Noise on the street below drew Darger’s eyes away from the laptop screen. She peered over the parapet.
“Go time,” Fitch muttered, half under his breath.
Three black trucks wheeled around the corner. Zipped over the asphalt. Skidded to a stop before the building.
Everything held still for a few heartbeats.
And then the cargo doors swung open on the back of each truck, and the men filed out. Anticipation seemed to waft off their upright backs and shoulders. Aggression, something like bloodlust entering the air, spreading, affecting Darger way up on the roof, a prickle over the back of her neck like rising hackles.
The chuff-chuff-chuff of the helicopter shifted overhead like a drum fill panned across stereo speakers. The percussive sound seemed to change pitch as it moved around, echoing funny in the hollow between the buildings, like the street was some steep valley made mostly of concrete and brick.
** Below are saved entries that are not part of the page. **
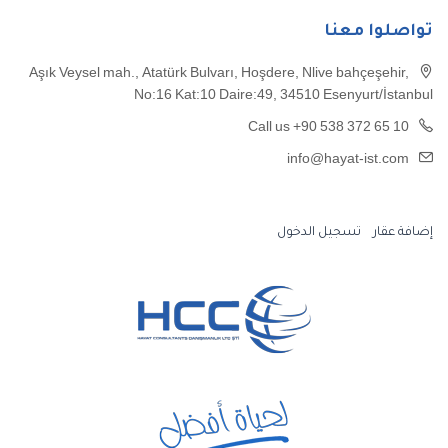
تواصلوا معنا
Aşık Veysel mah., Atatürk Bulvarı, Hoşdere, Nlive bahçeşehir,
No:16 Kat:10 Daire:49, 34510 Esenyurt/İstanbul
Call us +90 538 372 65 10
info@hayat-ist.com
إضافة عقار
تسجيل الدخول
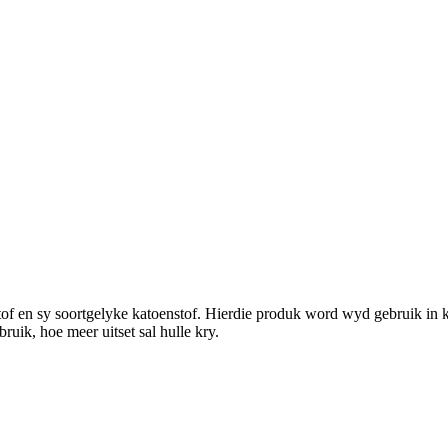
tof en sy soortgelyke katoenstof. Hierdie produk word wyd gebruik in 
uik, hoe meer uitset sal hulle kry.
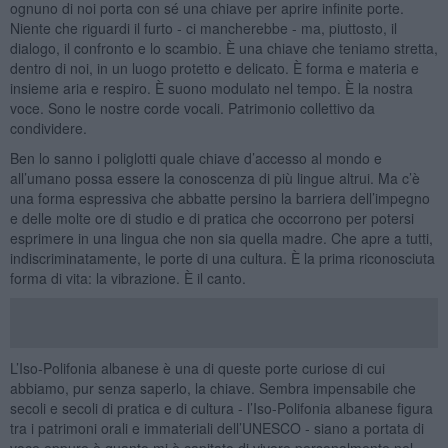
ognuno di noi porta con sé una chiave per aprire infinite porte.
Niente che riguardi il furto - ci mancherebbe - ma, piuttosto, il
dialogo, il confronto e lo scambio. È una chiave che teniamo stretta,
dentro di noi, in un luogo protetto e delicato. È forma e materia e
insieme aria e respiro. È suono modulato nel tempo. È la nostra
voce. Sono le nostre corde vocali. Patrimonio collettivo da
condividere.
Ben lo sanno i poliglotti quale chiave d’accesso al mondo e
all’umano possa essere la conoscenza di più lingue altrui. Ma c’è
una forma espressiva che abbatte persino la barriera dell’impegno
e delle molte ore di studio e di pratica che occorrono per potersi
esprimere in una lingua che non sia quella madre. Che apre a tutti,
indiscriminatamente, le porte di una cultura. È la prima riconosciuta
forma di vita: la vibrazione. È il canto.
L’Iso-Polifonia albanese è una di queste porte curiose di cui
abbiamo, pur senza saperlo, la chiave. Sembra impensabile che
secoli e secoli di pratica e di cultura - l’Iso-Polifonia albanese figura
tra i patrimoni orali e immateriali dell’UNESCO - siano a portata di
voce eppure è quanto mi è capitato di vivere personalmente nel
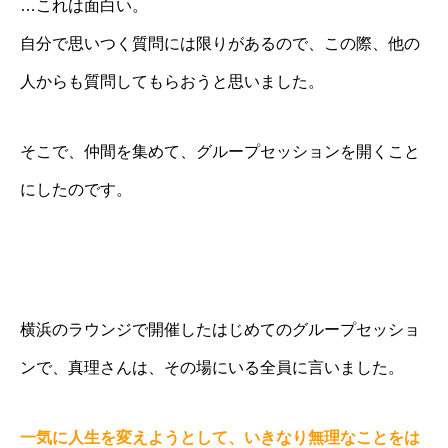
…これは面白い。
自分で思いつく質問には限りがあるので、この際、他の
人からも質問してもらおうと思いました。
そこで、仲間を集めて、グループセッションを開くこと
にしたのです。
横浜のラウンジで開催したはじめてのグループセッショ
ンで、真理さんは、その場にいる全員に言いました。
一気に人生を変えようとして、いきなり無理なことをは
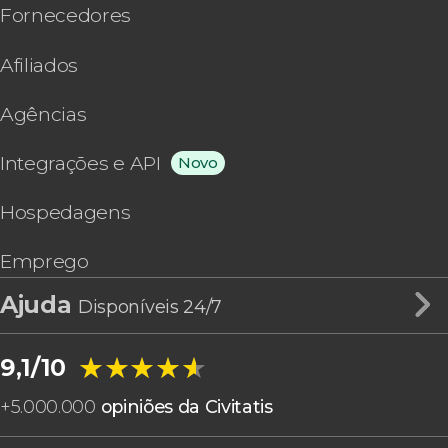
Fornecedores
Afiliados
Agências
Integrações e API
Novo
Hospedagens
Emprego
Ajuda
Disponíveis 24/7
★★★★★
★★★★★
9,1/10
+
5.000.000
opiniões da Civitatis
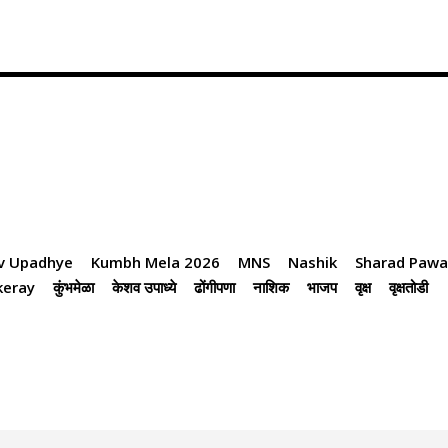
v Upadhye
Kumbh Mela 2026
MNS
Nashik
Sharad Pawa
keray
कुंभमेळा
केशव उपाध्ये
ढोंगीपणा
नाशिक
भाजप
वृक्ष
वृक्षतोडी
Darger glanced up. Squinted at the bright light above. Saw the news chopper banking overhead. Probably trying to get the money shot now, the trucks arriving, the best angle of the raid to come.
She turned her head back to the street in time to see the breach of the front door.
The first team had the Holmatro Door Blaster in place, waiting to fire. From this distance, it looked like a thick black bar extending across the door, simple, not unlike an anti-theft device stretching over a steering wheel. But Darger knew that just beyond that bar, the round pushing plate was flat against the door right beneath the deadbolt, even if she couldn’t see it from here. The pneumatic pump would drive four tons of pushing force into the plate without a sound. It’d be like having a horse kick the deadbolt open, except with the power of an explosion.